彼女は 若く ほんの少しの茶目っ気だったのでしょうか 返事をするまで数秒、ほんの数秒の間があったのです。
その瞬間です。
私の思いつめていた感情が強すぎたのでしょうか、
永遠の愛と独占と 彼女を失いたくない不安が
瓶詰めの能力を 暴発させました。
彼女の
『はい あなたと結婚します』という声と共に
彼女は瓶詰めになりました。
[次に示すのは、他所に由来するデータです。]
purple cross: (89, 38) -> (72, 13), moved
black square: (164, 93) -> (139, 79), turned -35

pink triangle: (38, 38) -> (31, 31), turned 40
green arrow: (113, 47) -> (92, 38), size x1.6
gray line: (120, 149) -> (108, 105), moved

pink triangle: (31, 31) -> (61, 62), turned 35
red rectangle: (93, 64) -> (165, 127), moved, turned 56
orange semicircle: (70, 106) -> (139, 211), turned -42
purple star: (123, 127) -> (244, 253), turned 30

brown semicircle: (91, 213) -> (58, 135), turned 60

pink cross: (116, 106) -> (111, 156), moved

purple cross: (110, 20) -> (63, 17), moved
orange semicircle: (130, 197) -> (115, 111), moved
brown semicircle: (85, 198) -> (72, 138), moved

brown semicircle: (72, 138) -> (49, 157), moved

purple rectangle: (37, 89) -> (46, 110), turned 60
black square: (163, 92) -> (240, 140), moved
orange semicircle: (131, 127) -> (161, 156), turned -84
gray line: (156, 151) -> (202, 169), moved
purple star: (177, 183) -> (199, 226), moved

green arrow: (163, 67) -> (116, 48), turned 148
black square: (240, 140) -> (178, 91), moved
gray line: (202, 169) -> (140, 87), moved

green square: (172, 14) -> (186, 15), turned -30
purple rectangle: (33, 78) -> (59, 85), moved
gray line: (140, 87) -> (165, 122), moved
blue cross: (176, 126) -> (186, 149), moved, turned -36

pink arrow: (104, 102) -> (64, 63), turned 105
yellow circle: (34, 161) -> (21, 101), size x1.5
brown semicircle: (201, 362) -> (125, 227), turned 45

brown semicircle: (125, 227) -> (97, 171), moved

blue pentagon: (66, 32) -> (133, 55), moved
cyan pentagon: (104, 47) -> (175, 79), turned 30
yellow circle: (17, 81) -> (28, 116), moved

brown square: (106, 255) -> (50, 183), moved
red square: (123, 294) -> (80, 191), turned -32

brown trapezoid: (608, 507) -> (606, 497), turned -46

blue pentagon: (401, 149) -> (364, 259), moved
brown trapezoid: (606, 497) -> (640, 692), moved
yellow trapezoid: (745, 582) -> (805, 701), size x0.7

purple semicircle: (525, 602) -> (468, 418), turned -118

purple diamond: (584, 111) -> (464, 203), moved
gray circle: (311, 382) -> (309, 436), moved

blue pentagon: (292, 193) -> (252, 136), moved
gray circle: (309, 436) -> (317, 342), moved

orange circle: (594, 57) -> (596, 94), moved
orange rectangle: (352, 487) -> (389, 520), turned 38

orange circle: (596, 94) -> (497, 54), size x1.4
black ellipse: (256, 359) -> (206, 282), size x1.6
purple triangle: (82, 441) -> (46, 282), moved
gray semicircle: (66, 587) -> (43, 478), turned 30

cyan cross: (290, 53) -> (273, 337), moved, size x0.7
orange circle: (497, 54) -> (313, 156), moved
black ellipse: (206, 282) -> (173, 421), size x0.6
」
老人は
黒い布で覆われた瓶をゆっくりと
テーブルに置きました
「⋯⋯ え⋯⋯ 」
男は 瓶を見つめました。
「瓶を開けなければ同じあの日を永遠に繰り返し、
瓶を開ければ 砂になって消える」
老人の言った言葉が頭の中をぐるぐると回りました。
「少し飲みすぎたようです」
「ごちそうさまでした」
そう言って老人は瓶を荷物の中に仕舞いました。
「先生、その黒い瓶の中には⋯⋯ 」
男は立ち上がって聞きました。
老人は荷物をまとめると
出口の方に歩きだしました。
「さぁ、どんな風景だったでしょうか⋯⋯ 」
そう言うと老人は寂しそうに笑って
夜の町に消えて行きました 。
ギリシア神話の 「ミダス王の黄金」ですね。
それと 人は過去の過ちと どう対峙して 今を生きて行くのか。 勇気と強さと混乱と それらをごちゃまぜにしたドロドロの思いを描きたかったです。
読んでいただき ありがとうございました。